▸ **To do**
Give the number of lines below that contain the word "element", and nothing else.

▸ **Recorded data**
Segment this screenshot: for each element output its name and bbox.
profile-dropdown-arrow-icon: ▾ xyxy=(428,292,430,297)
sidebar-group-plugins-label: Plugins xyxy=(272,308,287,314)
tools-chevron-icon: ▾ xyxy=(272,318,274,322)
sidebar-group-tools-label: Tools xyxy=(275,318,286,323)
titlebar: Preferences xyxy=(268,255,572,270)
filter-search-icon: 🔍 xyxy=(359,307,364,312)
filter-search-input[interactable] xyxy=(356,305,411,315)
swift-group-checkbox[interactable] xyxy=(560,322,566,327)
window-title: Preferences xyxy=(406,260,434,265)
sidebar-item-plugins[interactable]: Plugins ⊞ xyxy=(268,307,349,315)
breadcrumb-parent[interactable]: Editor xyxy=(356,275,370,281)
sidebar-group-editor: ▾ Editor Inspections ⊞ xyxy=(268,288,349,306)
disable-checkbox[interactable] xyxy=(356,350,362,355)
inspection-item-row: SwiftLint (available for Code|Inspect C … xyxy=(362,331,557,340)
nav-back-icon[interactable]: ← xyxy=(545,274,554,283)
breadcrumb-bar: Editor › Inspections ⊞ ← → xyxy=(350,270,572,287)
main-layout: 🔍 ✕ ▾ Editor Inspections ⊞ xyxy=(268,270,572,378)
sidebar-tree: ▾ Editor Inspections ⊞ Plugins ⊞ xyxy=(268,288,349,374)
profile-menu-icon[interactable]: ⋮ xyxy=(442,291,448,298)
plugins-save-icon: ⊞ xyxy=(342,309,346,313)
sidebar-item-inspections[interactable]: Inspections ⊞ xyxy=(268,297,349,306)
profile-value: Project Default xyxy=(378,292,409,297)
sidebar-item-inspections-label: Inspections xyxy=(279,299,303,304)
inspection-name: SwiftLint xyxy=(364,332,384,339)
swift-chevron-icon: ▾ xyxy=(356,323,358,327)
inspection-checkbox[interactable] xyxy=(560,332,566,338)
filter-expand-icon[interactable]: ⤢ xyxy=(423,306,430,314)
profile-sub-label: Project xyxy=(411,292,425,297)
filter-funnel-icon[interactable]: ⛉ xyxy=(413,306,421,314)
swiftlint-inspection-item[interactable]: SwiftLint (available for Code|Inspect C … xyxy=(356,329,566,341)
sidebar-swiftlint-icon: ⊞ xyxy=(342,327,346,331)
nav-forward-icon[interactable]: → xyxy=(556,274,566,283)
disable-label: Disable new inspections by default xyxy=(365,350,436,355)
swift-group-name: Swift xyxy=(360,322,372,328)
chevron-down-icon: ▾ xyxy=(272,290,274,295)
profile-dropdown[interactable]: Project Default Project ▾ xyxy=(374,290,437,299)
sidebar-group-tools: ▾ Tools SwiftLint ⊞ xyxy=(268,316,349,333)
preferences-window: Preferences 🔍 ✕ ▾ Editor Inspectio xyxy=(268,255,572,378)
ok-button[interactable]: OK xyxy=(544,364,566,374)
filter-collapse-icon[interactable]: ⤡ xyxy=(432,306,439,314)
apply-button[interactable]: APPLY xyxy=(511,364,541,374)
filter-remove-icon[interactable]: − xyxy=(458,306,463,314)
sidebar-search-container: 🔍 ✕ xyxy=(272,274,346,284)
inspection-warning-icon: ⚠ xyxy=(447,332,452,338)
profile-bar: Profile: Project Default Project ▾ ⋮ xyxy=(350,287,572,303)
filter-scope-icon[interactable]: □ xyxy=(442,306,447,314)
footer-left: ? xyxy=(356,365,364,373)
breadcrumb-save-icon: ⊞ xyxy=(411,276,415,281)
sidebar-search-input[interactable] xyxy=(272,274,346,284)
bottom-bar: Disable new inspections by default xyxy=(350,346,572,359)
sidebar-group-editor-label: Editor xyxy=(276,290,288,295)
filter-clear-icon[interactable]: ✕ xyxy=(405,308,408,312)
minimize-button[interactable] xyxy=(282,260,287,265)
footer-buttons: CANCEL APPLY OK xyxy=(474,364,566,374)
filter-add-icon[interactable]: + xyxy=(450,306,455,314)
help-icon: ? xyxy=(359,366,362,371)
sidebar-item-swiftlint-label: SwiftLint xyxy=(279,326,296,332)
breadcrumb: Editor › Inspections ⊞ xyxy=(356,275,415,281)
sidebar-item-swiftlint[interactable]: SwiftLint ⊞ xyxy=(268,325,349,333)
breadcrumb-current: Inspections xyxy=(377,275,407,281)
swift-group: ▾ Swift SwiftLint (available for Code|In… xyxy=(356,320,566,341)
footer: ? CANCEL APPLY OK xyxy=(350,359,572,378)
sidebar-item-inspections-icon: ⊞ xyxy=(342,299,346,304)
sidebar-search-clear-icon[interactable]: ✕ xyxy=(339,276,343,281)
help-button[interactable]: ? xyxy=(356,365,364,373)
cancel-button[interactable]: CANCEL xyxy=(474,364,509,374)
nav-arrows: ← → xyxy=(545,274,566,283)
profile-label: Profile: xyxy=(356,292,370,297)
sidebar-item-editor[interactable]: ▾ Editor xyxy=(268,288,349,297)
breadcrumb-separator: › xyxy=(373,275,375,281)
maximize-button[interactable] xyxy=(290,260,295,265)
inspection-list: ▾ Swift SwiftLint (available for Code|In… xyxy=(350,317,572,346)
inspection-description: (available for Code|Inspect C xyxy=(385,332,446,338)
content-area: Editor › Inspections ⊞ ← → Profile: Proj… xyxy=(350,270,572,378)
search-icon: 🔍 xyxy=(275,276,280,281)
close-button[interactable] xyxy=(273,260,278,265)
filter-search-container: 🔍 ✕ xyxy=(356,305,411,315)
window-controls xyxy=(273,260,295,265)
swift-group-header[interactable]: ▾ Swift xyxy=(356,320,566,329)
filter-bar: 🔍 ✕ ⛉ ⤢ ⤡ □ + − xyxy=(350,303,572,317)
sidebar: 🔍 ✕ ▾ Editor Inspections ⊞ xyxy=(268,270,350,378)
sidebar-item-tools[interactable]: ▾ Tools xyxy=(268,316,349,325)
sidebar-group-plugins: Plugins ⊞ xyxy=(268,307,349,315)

--

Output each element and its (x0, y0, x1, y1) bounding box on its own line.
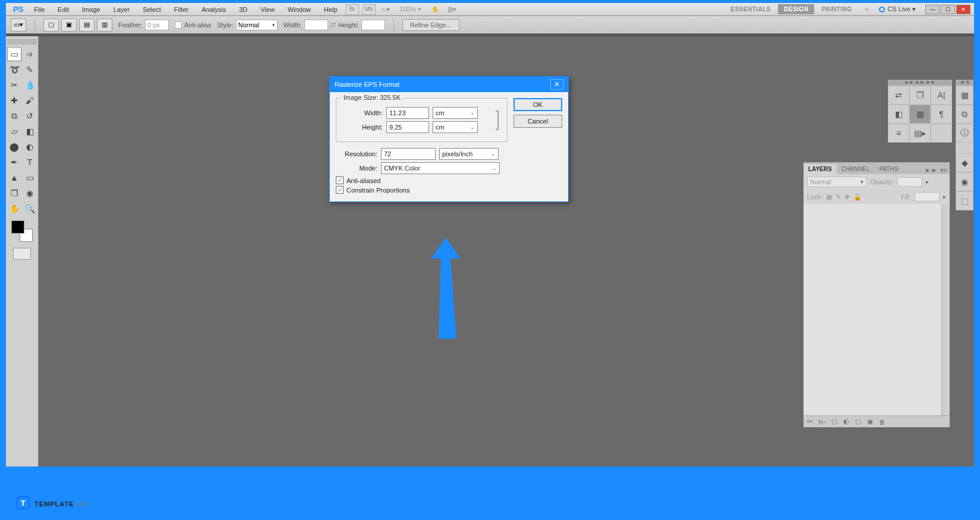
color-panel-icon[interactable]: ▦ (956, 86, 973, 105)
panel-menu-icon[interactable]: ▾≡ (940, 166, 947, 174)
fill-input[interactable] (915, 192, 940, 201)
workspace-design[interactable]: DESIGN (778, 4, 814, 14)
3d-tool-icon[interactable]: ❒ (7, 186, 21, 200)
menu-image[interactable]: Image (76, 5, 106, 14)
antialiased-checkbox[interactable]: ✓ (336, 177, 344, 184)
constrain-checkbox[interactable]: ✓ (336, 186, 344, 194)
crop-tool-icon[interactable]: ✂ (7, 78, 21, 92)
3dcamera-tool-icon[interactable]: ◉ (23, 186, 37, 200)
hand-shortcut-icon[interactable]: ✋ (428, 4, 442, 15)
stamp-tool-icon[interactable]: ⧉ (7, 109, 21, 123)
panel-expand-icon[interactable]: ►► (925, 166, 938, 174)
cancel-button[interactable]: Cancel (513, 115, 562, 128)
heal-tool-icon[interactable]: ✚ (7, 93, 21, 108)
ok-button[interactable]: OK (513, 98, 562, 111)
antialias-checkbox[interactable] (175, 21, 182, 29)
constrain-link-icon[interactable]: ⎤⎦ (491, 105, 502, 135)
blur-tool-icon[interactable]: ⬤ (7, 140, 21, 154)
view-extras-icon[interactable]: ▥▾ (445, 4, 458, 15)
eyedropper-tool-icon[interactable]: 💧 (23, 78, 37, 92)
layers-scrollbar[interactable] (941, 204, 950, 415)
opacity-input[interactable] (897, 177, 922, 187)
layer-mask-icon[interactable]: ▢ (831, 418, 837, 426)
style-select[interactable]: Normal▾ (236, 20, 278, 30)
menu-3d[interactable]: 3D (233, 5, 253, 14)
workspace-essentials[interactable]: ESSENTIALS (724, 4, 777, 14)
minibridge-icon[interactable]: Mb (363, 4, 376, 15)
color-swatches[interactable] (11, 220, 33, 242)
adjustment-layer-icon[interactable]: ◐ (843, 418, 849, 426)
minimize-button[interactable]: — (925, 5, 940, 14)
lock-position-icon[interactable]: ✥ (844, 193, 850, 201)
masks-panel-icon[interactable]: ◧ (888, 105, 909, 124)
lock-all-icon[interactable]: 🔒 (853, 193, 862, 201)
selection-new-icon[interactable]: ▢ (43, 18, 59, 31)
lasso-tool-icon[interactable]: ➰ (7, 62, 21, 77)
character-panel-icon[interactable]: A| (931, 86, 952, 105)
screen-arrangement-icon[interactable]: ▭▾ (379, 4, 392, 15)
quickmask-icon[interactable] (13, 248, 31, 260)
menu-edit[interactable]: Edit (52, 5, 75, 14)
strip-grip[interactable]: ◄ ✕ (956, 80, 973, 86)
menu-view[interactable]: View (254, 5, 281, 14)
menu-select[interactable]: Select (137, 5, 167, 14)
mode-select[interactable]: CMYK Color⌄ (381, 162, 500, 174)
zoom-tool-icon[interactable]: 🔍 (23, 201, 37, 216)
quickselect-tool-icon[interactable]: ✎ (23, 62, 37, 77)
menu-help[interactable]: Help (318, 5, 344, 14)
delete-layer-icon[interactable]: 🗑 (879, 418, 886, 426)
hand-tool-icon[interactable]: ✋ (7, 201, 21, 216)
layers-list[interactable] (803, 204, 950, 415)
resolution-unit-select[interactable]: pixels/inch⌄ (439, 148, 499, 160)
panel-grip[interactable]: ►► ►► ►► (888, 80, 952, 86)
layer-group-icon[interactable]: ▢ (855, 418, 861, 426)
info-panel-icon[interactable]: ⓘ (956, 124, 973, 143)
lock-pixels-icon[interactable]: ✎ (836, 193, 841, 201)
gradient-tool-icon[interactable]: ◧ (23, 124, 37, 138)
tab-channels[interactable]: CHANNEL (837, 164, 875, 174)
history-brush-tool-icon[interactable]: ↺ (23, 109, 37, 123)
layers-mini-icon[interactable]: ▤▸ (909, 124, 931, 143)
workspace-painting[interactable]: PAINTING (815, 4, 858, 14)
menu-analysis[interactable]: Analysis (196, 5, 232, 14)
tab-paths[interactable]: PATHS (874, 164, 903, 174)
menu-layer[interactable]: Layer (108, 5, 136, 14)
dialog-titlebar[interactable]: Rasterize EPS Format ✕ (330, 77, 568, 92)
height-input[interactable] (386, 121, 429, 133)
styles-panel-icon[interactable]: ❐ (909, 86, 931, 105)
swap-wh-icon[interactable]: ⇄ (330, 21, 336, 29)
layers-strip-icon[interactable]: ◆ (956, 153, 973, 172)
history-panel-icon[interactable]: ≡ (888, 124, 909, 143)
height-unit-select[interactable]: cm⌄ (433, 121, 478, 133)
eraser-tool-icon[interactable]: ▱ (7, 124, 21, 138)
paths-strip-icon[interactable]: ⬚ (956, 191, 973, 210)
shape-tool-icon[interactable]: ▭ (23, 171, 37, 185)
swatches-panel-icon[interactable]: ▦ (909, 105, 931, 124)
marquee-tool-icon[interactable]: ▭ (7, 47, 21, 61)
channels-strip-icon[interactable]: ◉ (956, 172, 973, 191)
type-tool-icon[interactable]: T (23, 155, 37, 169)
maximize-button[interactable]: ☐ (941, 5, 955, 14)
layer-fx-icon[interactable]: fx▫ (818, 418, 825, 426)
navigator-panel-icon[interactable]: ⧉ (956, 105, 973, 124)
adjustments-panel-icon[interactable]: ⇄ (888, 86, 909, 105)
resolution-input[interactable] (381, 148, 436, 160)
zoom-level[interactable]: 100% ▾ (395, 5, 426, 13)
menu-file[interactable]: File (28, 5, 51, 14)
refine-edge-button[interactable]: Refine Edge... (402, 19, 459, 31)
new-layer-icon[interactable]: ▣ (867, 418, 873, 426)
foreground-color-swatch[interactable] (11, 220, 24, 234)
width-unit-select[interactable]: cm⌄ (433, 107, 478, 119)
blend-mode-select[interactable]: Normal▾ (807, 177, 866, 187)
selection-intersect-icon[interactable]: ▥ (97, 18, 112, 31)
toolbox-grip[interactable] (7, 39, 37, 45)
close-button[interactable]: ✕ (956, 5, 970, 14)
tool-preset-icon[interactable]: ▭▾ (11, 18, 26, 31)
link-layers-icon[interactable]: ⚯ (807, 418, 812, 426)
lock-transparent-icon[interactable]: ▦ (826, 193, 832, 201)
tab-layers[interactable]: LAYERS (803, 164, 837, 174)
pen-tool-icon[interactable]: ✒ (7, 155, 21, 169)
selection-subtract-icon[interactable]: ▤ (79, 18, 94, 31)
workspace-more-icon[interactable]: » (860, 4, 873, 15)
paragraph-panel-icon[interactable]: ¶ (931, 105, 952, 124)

▸ **Result below**
2